§ **EXERCISE**
Transcribe nothing except the lines below that run from the one with "More filters" to the one with "know your rights", ends included, and do not copy any picture.

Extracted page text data
= Beginning of Section =
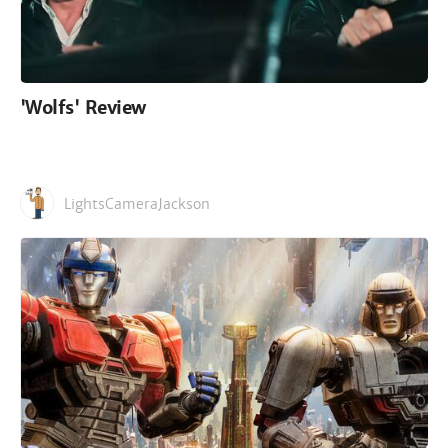
'Wolfs' Review
LightsCameraJackson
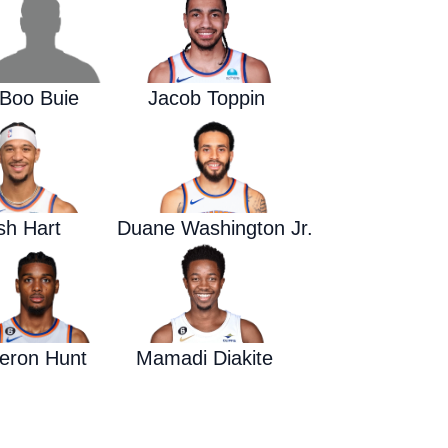
Waged War Support
Customer Service
Boo Buie
Jacob Toppin
sh Hart
Duane Washington Jr.
eron Hunt
Mamadi Diakite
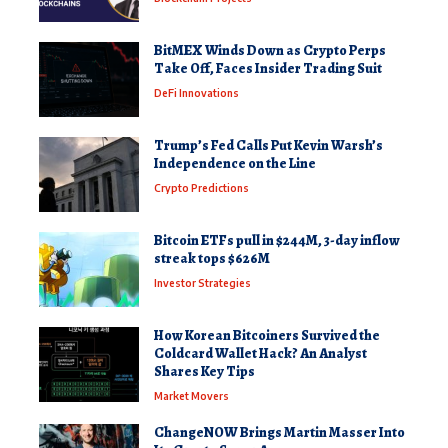
BitMEX Winds Down as Crypto Perps
Take Off, Faces Insider Trading Suit
DeFi Innovations
Trump’s Fed Calls Put Kevin Warsh’s
Independence on the Line
Crypto Predictions
Bitcoin ETFs pull in $244M, 3-day inflow
streak tops $626M
Investor Strategies
How Korean Bitcoiners Survived the
Coldcard Wallet Hack? An Analyst
Shares Key Tips
Market Movers
ChangeNOW Brings Martin Masser Into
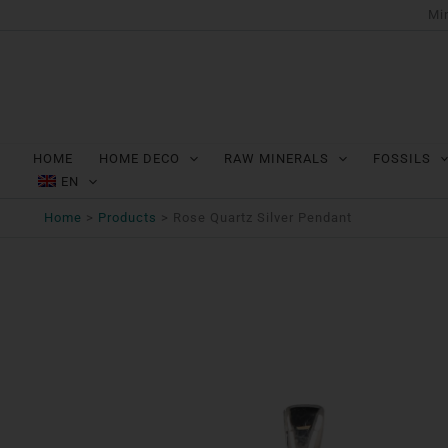
Ga
Min
naar
de
inhoud
HOME
HOME DECO
RAW MINERALS
FOSSILS
EN
Home
Products
Rose Quartz Silver Pendant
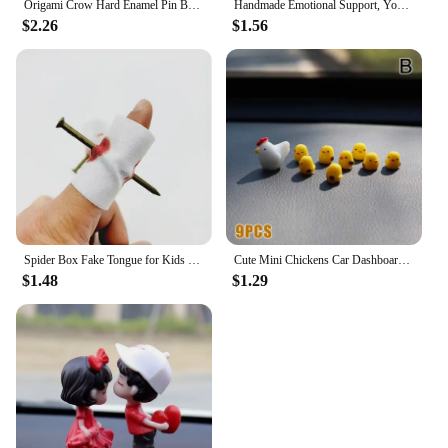
Origami Crow Hard Enamel Pin Badge Fashion Jewelry Gift Decoration
Handmade Emotional Support, You're Turtley Awesome, Turtle Motivational Gift, Cute Mini Green Turtle Decoration
$2.26
$1.56
Spider Box Fake Tongue for Kids Finger Through Nail Toys Halloween Party Favors Funny Prank Toy Cute Gift for Kids decoration
Cute Mini Chickens Car Dashboard Accessories Fun Chicks Car Rearview Mirror Decor Interior Ornaments Fairy Garden Home Car Gifts
$1.48
$1.29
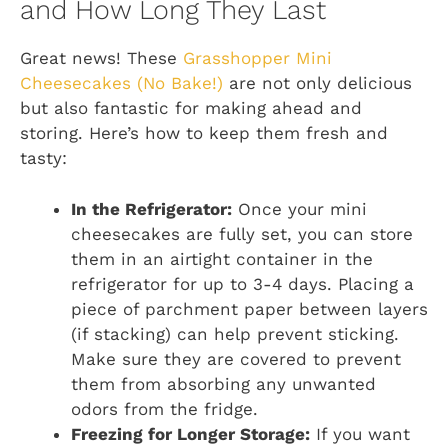
and How Long They Last
Great news! These
Grasshopper Mini
Cheesecakes (No Bake!)
are not only delicious
but also fantastic for making ahead and
storing. Here’s how to keep them fresh and
tasty:
In the Refrigerator:
Once your mini
cheesecakes are fully set, you can store
them in an airtight container in the
refrigerator for up to 3-4 days. Placing a
piece of parchment paper between layers
(if stacking) can help prevent sticking.
Make sure they are covered to prevent
them from absorbing any unwanted
odors from the fridge.
Freezing for Longer Storage:
If you want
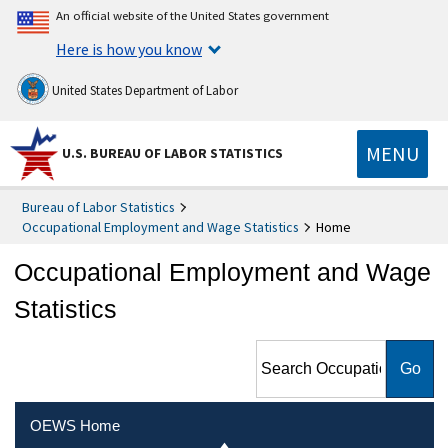
An official website of the United States government
Here is how you know
United States Department of Labor
MENU
U.S. BUREAU OF LABOR STATISTICS
Bureau of Labor Statistics
Occupational Employment and Wage Statistics
Home
Occupational Employment and Wage
Statistics
Search Occupational
Employment and Wage
Statistics
OEWS Home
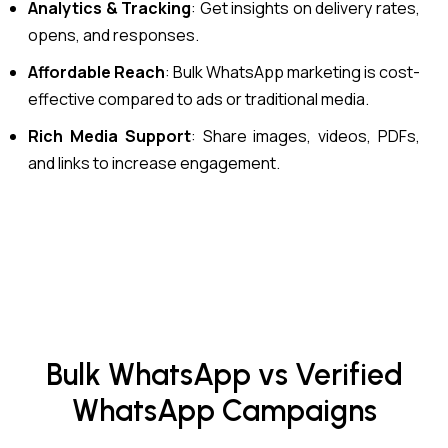
Analytics & Tracking
: Get insights on delivery rates,
opens, and responses.
Affordable Reach
: Bulk WhatsApp marketing is cost-
effective compared to ads or traditional media.
Rich Media Support
: Share images, videos, PDFs,
and links to increase engagement.
Bulk WhatsApp vs Verified
WhatsApp Campaigns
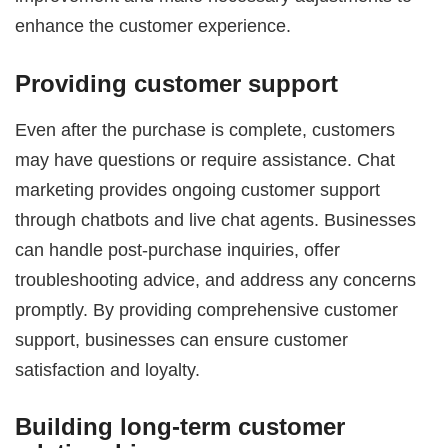
enhance the customer experience.
Providing customer support
Even after the purchase is complete, customers
may have questions or require assistance. Chat
marketing provides ongoing customer support
through chatbots and live chat agents. Businesses
can handle post-purchase inquiries, offer
troubleshooting advice, and address any concerns
promptly. By providing comprehensive customer
support, businesses can ensure customer
satisfaction and loyalty.
Building long-term customer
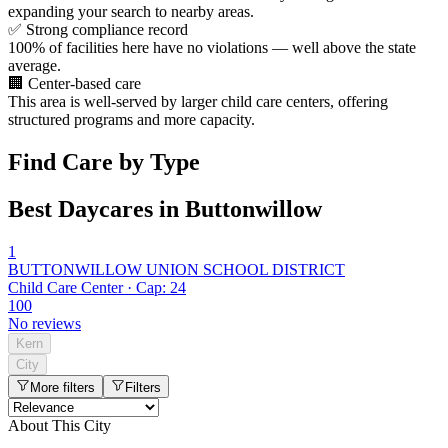
expanding your search to nearby areas.
✅
Strong compliance record
100% of facilities here have no violations — well above the state
average.
🏢
Center-based care
This area is well-served by larger child care centers, offering
structured programs and more capacity.
Find Care by Type
Best Daycares in Buttonwillow
1
BUTTONWILLOW UNION SCHOOL DISTRICT
Child Care Center · Cap: 24
100
No reviews
Kern
City
More filters
Filters
About This City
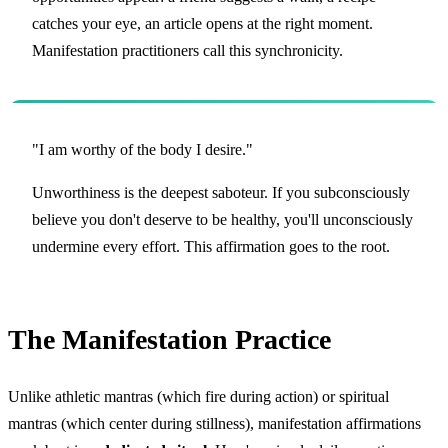
catches your eye, an article opens at the right moment.
Manifestation practitioners call this synchronicity.
"I am worthy of the body I desire."
Unworthiness is the deepest saboteur. If you subconsciously
believe you don't deserve to be healthy, you'll unconsciously
undermine every effort. This affirmation goes to the root.
The Manifestation Practice
Unlike athletic mantras (which fire during action) or spiritual
mantras (which center during stillness), manifestation affirmations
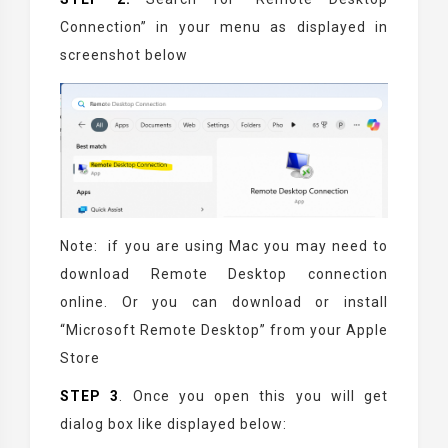
Connection” in your menu as displayed in
screenshot below
Note: if you are using Mac you may need to
download Remote Desktop connection
online. Or you can download or install
“Microsoft Remote Desktop” from your Apple
Store
STEP 3
. Once you open this you will get
dialog box like displayed below:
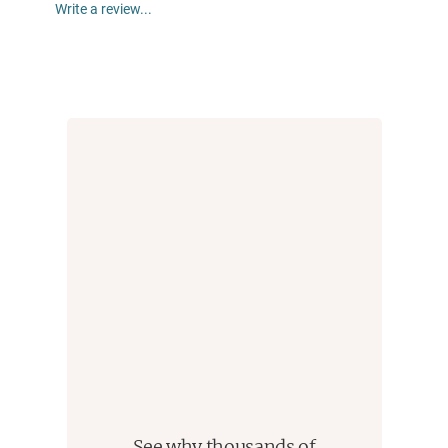
Write a review...
See why thousands of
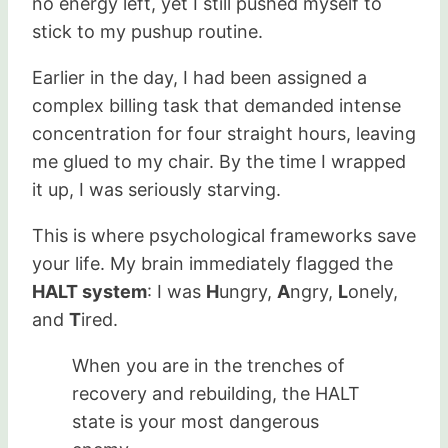
no energy left, yet I still pushed myself to
stick to my pushup routine.
Earlier in the day, I had been assigned a
complex billing task that demanded intense
concentration for four straight hours, leaving
me glued to my chair. By the time I wrapped
it up, I was seriously starving.
This is where psychological frameworks save
your life. My brain immediately flagged the
HALT system
: I was
H
ungry,
A
ngry,
L
onely,
and
T
ired.
When you are in the trenches of
recovery and rebuilding, the HALT
state is your most dangerous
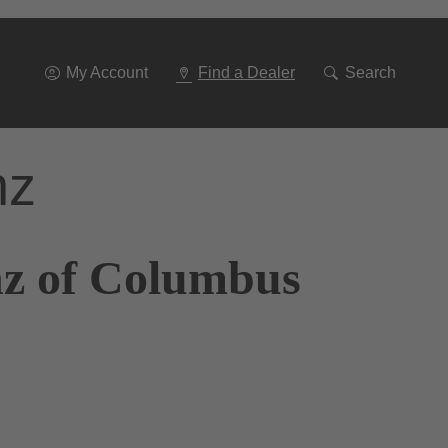
Go
To
Navigation
My Account
Find a Dealer
Search
nz
nz of Columbus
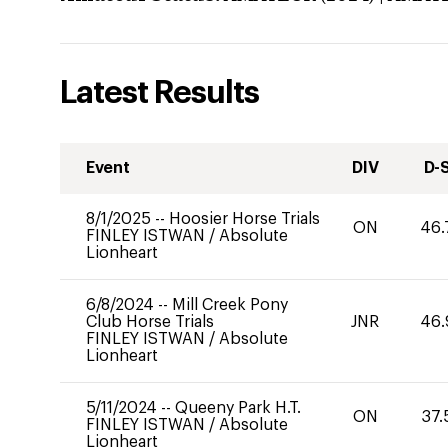
Latest Results
Event
DIV
D-
8/1/2025
--
Hoosier Horse Trials
ON
46.
FINLEY ISTWAN
/
Absolute
Lionheart
6/8/2024
--
Mill Creek Pony
Club Horse Trials
JNR
46.
FINLEY ISTWAN
/
Absolute
Lionheart
5/11/2024
--
Queeny Park H.T.
ON
37.
FINLEY ISTWAN
/
Absolute
Lionheart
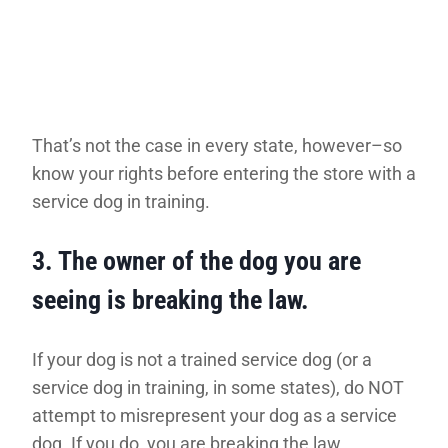
That’s not the case in every state, however–so
know your rights before entering the store with a
service dog in training.
3.
The owner of the dog you are
seeing is breaking the law.
If your dog is not a trained service dog (or a
service dog in training, in some states), do NOT
attempt to misrepresent your dog as a service
dog. If you do, you are breaking the law.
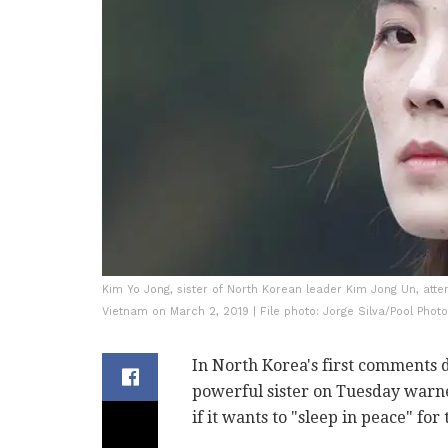
Kim Yo Jong, sister of North Korean leader Kim Jong Un, at
Vietnam on March 2, 2019 | File photo: Jorge Silva/Pool Photo
In North Korea's first comments d
powerful sister on Tuesday warned
if it wants to "sleep in peace" for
= End of Section =
§ **SOLUTION FOR THIS EXERCISE**
More filters
Filters
About This City
catches your eye, an article opens at the right moment.
Manifestation practitioners call this synchronicity.
"I am worthy of the body I desire."
Unworthiness is the deepest saboteur. If you subconsciously
believe you don't deserve to be healthy, you'll unconsciously
undermine every effort. This affirmation goes to the root.
The Manifestation Practice
Unlike athletic mantras (which fire during action) or spiritual
mantras (which center during stillness), manifestation affirmations
Connection” in your menu as displayed in
screenshot below
Note: if you are using Mac you may need to
download Remote Desktop connection
online. Or you can download or install
“Microsoft Remote Desktop” from your Apple
Store
STEP 3
. Once you open this you will get
dialog box like displayed below:
Write a review...
See why thousands of
no energy left, yet I still pushed myself to
stick to my pushup routine.
Earlier in the day, I had been assigned a
complex billing task that demanded intense
concentration for four straight hours, leaving
me glued to my chair. By the time I wrapped
it up, I was seriously starving.
This is where psychological frameworks save
your life. My brain immediately flagged the
HALT system
: I was
H
ungry,
A
ngry,
L
onely,
and
T
ired.
When you are in the trenches of
recovery and rebuilding, the HALT
state is your most dangerous
Go
To
Navigation
My Account
Find a Dealer
Search
nz
nz of Columbus
Latest Results
Event
DIV
D-
8/1/2025
--
Hoosier Horse Trials
ON
46.
FINLEY ISTWAN
/
Absolute
Lionheart
6/8/2024
--
Mill Creek Pony
Club Horse Trials
JNR
46.
FINLEY ISTWAN
/
Absolute
Lionheart
5/11/2024
--
Queeny Park H.T.
ON
37.
FINLEY ISTWAN
/
Absolute
Lionheart
That’s not the case in every state, however–so
know your rights before entering the store with a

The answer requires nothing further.